Debate presidencial entre “satanismo” e “maçonaria”

 

Canibalismo dos índios tupinambás no Brasil do séc. 16 retratado pelo belga Theodore de Dry

 

 

Entre “satanismo” e “maçonaria”, fome e carne humana com banana

 

Maior evento do século 20 e que ainda define estas primeiras décadas do século 21, a II Guerra Mundial (1939/1945) foi decidida na Europa em sua frente oriental, entre a Alemanha nazista de Adolf Hitler e a União Soviética comunista do Josef Stálin. Tão decantada pelos filmes de Hollywood, a invasão anfíbia dos Aliados ocidentais no Dia D, nas praias francesas da Normandia, foi evento coadjuvante das batalhas decisivas travadas em solo russo. Como as de Stalingrado e Kursk, maior enfrentamento de blindados da História. Até elas, os nazistas eram senhores invencíveis da Europa. Depois delas, o Exército Vermelho só parou em Berlim.

Se em todo o mundo, incluindo Ásia, África, Oceania e litoral das Américas, a II Guerra tirou cerca de 80 milhões de vidas humanas, a União Soviética perdeu, só ela, mais de 26 milhões. Que cobrou ao matar mais de 4,4 milhões de militares alemães, entre os cerca de 5,5 milhões que perderam a vida entre 1939 e 1945. O ateu Exército Vermelho encomendou a alma de 80% dos soldados mortos, em sua maioria cristãos luteranos e católicos romanos, sob o altar da suástica nazista. Todos os demais Aliados juntos deram cabo dos outros 20%. A contabilidade macabra não deixa dúvida quanto ao protagonismo da II Guerra. Ou ao caráter do conflito na frente oriental que a definiu: dos dois lados, foi uma guerra de extermínio.

O 2º turno da eleição presidencial do Brasil, em 30 de outubro, daqui a 22 dias, será disputado entre os dois vencedores do 1º turno do domingo: Lula e Bolsonaro. E por seus eleitores, não menos aguerridos que soldados alemães e soviéticos na II Guerra. Que, como nesta, tratam seus adversários pelos mesmos termos: “fascistas” e “comunistas”. No que parece ser também uma guerra de extermínio, com ódio visceral à simples existência do outro.
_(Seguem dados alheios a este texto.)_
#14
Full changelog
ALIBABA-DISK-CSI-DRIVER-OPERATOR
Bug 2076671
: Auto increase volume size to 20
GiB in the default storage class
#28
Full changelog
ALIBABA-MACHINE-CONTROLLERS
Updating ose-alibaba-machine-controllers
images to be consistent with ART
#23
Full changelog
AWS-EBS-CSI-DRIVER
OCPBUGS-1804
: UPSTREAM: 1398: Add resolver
Como provam os corpos dos petistas Marcelo Arruda, Rafael Silva Oliveira e Edmilson Freire da Silva, assim como dos bolsonaristas Hilder Henker e José Roberto Gomes, todos assassinados neste ano eleitoral por apoiarem o candidato a presidente oposto ao de quem os matou.
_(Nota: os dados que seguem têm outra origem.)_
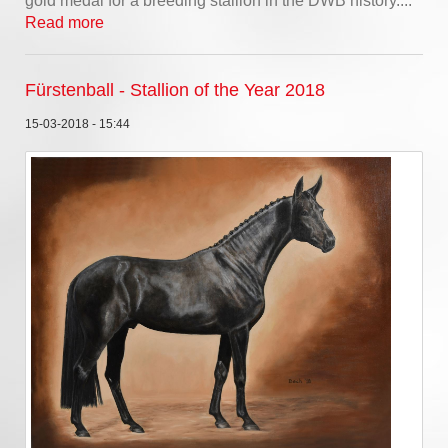
gold medal for a breeding stallion in the DWB history....
Read more
Fürstenball - Stallion of the Year 2018
15-03-2018 - 15:44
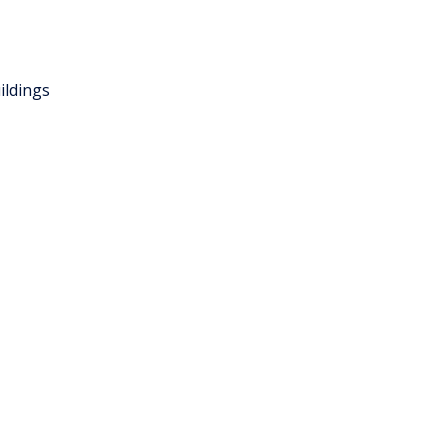
ildings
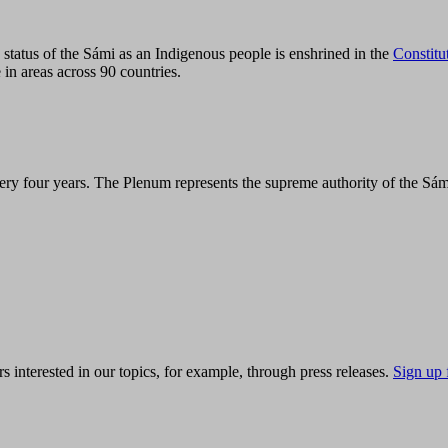
tatus of the Sámi as an Indigenous people is enshrined in the
Constitu
 in areas across 90 countries.
ry four years. The Plenum represents the supreme authority of the Sám
s interested in our topics, for example, through press releases.
Sign up 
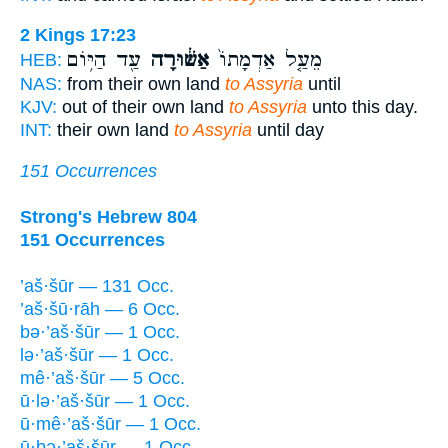
2 Kings 17:23
עַ֖ד הַיּ֥וֹם
אַשּׁ֔וּרָה
מֵעַ֤ל אַדְמָתוֹ֙
HEB:
NAS:
from their own land
to Assyria
until
KJV:
out of their own land
to Assyria
unto this day.
INT:
their own land
to Assyria
until day
151 Occurrences
Strong's Hebrew 804
151 Occurrences
’aš·šūr — 131 Occ.
’aš·šū·rāh — 6 Occ.
bə·’aš·šūr — 1 Occ.
lə·’aš·šūr — 1 Occ.
mê·’aš·šūr — 5 Occ.
ū·lə·’aš·šūr — 1 Occ.
ū·mê·’aš·šūr — 1 Occ.
ū·ḇə·’aš·šūr — 1 Occ.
No mundo da razão, como o PL fez a maior bancada na Câmara Federal e o PT a segunda, respectivamente com 99 e 68 deputados, Bolsonaro e Lula seguirão protagonistas da vida política nacional, ganhem ou percam a eleição a presidente. Sobretudo o capitão, que elegeu no domingo nada menos que 20 aliados entre os 27 novos membros do Senado da República. Adicionados aos que lá já estão e continuarão por mais quatro anos, serão 41 senadores bolsonaristas, num total de 81, a partir de 2023. Que, não mais com bravatas na acefalia das redes sociais, mas como reza a Constituição, poderão passar pedidos de impeachment aos ministros do Supremo Tribunal Federal (STF), emparedando-os.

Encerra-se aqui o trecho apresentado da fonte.